[Stored items]
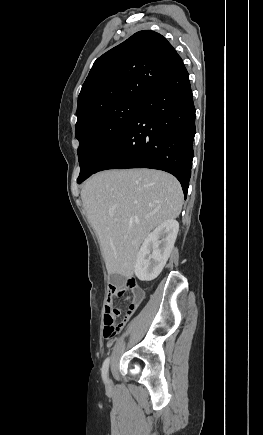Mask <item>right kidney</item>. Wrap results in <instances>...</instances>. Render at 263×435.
I'll list each match as a JSON object with an SVG mask.
<instances>
[{
    "instance_id": "1",
    "label": "right kidney",
    "mask_w": 263,
    "mask_h": 435,
    "mask_svg": "<svg viewBox=\"0 0 263 435\" xmlns=\"http://www.w3.org/2000/svg\"><path fill=\"white\" fill-rule=\"evenodd\" d=\"M179 223L169 219L144 239L137 254L135 275L141 281L154 280L163 270L178 234Z\"/></svg>"
}]
</instances>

== Assignment ==
When copying the entries above, keep each word as it is and exclude any image.

== Answer space ==
Mask <item>right kidney</item>. Wrap results in <instances>...</instances>. Render at 263×435.
I'll list each match as a JSON object with an SVG mask.
<instances>
[{
    "instance_id": "1",
    "label": "right kidney",
    "mask_w": 263,
    "mask_h": 435,
    "mask_svg": "<svg viewBox=\"0 0 263 435\" xmlns=\"http://www.w3.org/2000/svg\"><path fill=\"white\" fill-rule=\"evenodd\" d=\"M179 223L169 219L144 239L137 254L135 275L141 281L154 280L163 270L178 234Z\"/></svg>"
}]
</instances>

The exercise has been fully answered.